Выбрать главу

Bisher war sie Ulthars Nachstellungen nur entkommen, weil der Magier darum bemüht war, sie unbeschadet in die Hände zu bekommen. Mark hingegen verfolgte ein anderes Ziel, und er würde sich dabei von keinerlei Skrupel oder Rücksichtnahme beirren lassen.

Sie mußte weg.

Noch einmal sah sie sich um, aber es gab keinen Ausgang. Die Wand hinter ihr war glatt und fugenlos, rechts und links davon war nichts außer abgrundtiefer Schwärze und tödlicher Kälte und über ihr ... Sie drehte sich um, drückte die Tür lautlos ins Schloß und sah nach oben. Über ihrem Kopf war die gleiche wesenlose Schwärze wie ringsum, aber die Stirnwand des Raumes ging für die Länge von etwa einem Meter in eine rauhe, unverputzte Decke über, um dann wie abgeschnitten aufzuhören - das Stück Decke, das irgendwann einmal in einem Spiegel zu sehen gewesen war.
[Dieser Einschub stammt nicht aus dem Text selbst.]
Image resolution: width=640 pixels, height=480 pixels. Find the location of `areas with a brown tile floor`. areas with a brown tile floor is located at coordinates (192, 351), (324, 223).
Vivian zögerte nicht länger. Sie lief mit zwei, drei schnellen Schritten durch den Raum, federte kurz in den Knien ein und sprang dann mit ausgestreckten Armen in die Höhe. Beim dritten Versuch bekam sie die Kante des Deckenstückes zu fassen. Sie klammerte sich verzweifelt fest, konzentrierte sich und zog sich mit aller Kraft hinauf.

Hinter ihr ertönte ein wütender, enttäuschter Schrei. Graue Helligkeit strömte in den Raum, als die Tür wuchtig aufgestoßen wurde, und im Eingang erschien einer von Marks Begleitern.
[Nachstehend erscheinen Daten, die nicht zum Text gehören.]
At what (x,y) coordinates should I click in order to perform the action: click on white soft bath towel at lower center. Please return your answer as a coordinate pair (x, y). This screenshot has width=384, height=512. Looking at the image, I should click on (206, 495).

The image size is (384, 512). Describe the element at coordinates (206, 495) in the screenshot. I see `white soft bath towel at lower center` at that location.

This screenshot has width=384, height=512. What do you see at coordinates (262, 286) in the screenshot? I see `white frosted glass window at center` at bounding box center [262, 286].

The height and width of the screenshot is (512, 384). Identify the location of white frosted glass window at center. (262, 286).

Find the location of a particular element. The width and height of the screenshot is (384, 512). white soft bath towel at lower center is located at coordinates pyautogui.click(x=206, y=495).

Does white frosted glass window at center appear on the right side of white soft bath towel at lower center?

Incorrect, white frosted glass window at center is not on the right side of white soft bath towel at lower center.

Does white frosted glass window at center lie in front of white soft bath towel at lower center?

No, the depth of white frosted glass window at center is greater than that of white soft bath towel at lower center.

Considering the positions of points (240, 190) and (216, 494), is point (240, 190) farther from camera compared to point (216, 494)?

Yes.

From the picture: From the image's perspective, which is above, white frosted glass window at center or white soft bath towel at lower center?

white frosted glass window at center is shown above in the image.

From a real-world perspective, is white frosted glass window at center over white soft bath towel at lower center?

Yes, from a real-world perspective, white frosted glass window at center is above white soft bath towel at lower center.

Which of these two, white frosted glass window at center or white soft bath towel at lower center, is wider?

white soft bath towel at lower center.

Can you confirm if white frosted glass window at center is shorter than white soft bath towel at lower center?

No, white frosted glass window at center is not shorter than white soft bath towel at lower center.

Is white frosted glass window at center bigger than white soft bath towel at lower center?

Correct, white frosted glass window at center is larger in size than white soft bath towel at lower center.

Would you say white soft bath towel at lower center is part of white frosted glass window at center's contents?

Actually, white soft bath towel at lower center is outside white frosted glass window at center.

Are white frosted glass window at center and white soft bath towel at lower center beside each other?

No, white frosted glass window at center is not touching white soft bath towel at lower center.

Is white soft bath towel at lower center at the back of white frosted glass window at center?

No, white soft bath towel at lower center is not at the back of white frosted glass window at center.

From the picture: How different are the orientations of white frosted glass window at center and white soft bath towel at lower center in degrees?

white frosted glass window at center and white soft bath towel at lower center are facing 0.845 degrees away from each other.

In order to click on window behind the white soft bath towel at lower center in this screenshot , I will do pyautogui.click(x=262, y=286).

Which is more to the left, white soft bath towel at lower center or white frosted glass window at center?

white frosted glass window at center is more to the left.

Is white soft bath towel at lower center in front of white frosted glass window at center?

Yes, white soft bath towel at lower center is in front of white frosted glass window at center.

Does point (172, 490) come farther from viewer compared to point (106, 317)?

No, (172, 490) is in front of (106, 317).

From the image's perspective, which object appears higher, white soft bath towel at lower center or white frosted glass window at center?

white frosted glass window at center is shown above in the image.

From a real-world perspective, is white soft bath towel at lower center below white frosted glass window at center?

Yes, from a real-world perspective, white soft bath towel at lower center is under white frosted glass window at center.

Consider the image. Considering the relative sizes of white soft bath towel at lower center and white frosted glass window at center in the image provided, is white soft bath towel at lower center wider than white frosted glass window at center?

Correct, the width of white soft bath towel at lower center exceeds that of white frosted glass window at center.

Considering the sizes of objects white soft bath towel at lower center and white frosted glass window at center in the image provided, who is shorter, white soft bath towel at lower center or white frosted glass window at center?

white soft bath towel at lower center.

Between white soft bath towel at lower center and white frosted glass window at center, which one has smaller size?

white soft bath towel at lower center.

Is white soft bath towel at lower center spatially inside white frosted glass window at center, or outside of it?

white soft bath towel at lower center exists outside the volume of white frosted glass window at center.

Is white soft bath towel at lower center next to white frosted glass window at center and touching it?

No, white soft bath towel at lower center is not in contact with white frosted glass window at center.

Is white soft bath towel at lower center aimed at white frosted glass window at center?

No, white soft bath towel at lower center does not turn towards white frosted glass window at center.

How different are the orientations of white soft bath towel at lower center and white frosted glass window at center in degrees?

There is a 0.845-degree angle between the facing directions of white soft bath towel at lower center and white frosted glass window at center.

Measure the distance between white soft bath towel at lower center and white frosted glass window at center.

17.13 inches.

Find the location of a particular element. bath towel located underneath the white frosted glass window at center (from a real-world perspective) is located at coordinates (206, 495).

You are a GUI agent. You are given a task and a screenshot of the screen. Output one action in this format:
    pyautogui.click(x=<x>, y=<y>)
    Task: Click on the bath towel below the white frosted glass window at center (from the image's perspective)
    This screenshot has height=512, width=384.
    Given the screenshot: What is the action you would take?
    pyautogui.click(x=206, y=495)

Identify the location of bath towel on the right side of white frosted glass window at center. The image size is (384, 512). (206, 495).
Vivian verdoppelte ihre Anstrengungen, hinaufzukommen. Es war eine phantastische, bizarre Art des Aufstiegs - ihre Finger schienen sich da, wo sie über die Bruchkante hinausgriffen, aufzulösen. Aber sie hatte keine Zeit, sich darüber Gedanken zu machen. In einem verzweifelten Versuch ließ sie die Bruchkante mit der Rechten los und griff blind in das unsichtbare Nichts über ihr hinein. Ihre Hand verschwand bis zum Ellbogen, als sie hinaufgriff, aber sie bekam etwas Hartes zu fassen und zog sich blitzschnell hinauf.

Eine Hand griff nach ihrem Fußgelenk und zerrte daran. Vivian schrie vor Schmerz und Erschrecken auf und trat in blinder Angst um sich. Ihr Fuß trat auf etwas Weiches. Der Griff um ihr Fußgelenk löste sich. Der Mann taumelte zurück, verlor das Gleichgewicht und stürzte mit wild rudernden Armen ins Nichts. Sein Schrei schien endlos in Vivians Ohren zu gellen.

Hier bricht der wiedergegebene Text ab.